ABOUT THIS TASK - Exactly as written, please repeat the data that follows, but not the pictures.
........
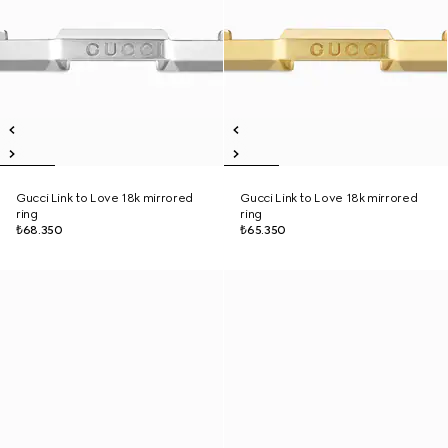
Gucci Link to Love 18k mirrored
Gucci Link to Love 18k mirrored
ring
ring
₺68.350
₺65.350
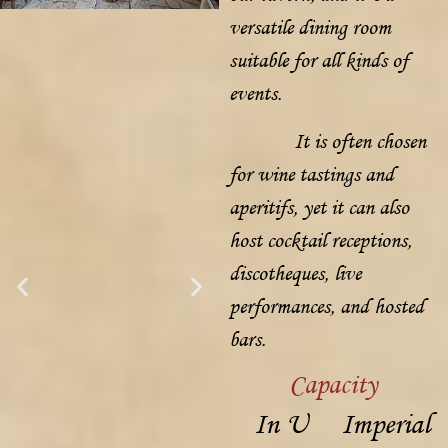
versatile dining room
suitable for all kinds of
events.
It is often chosen
for wine tastings and
aperitifs, yet it can also
host cocktail receptions,
discotheques, live
performances, and hosted
bars.
Capacity
In U
Imperial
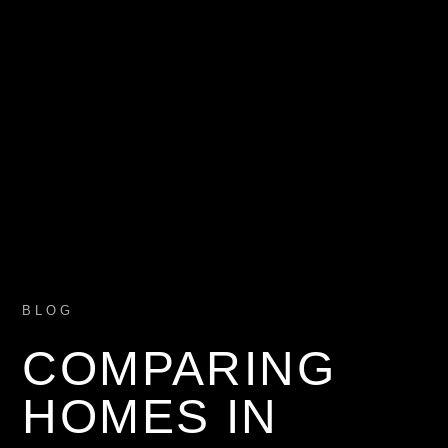
BLOG
COMPARING
HOMES IN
........
TASK OUTPUT -
Gucci Link to Love 18k mirrored
Gucci Link to Love 18k mirrored
ring
ring
₺68.350
₺65.350
versatile dining room
suitable for all kinds of
events.
It is often chosen
for wine tastings and
aperitifs, yet it can also
host cocktail receptions,
discotheques, live
performances, and hosted
bars.
Capacity
In U
Imperial
BLOG
COMPARING
HOMES IN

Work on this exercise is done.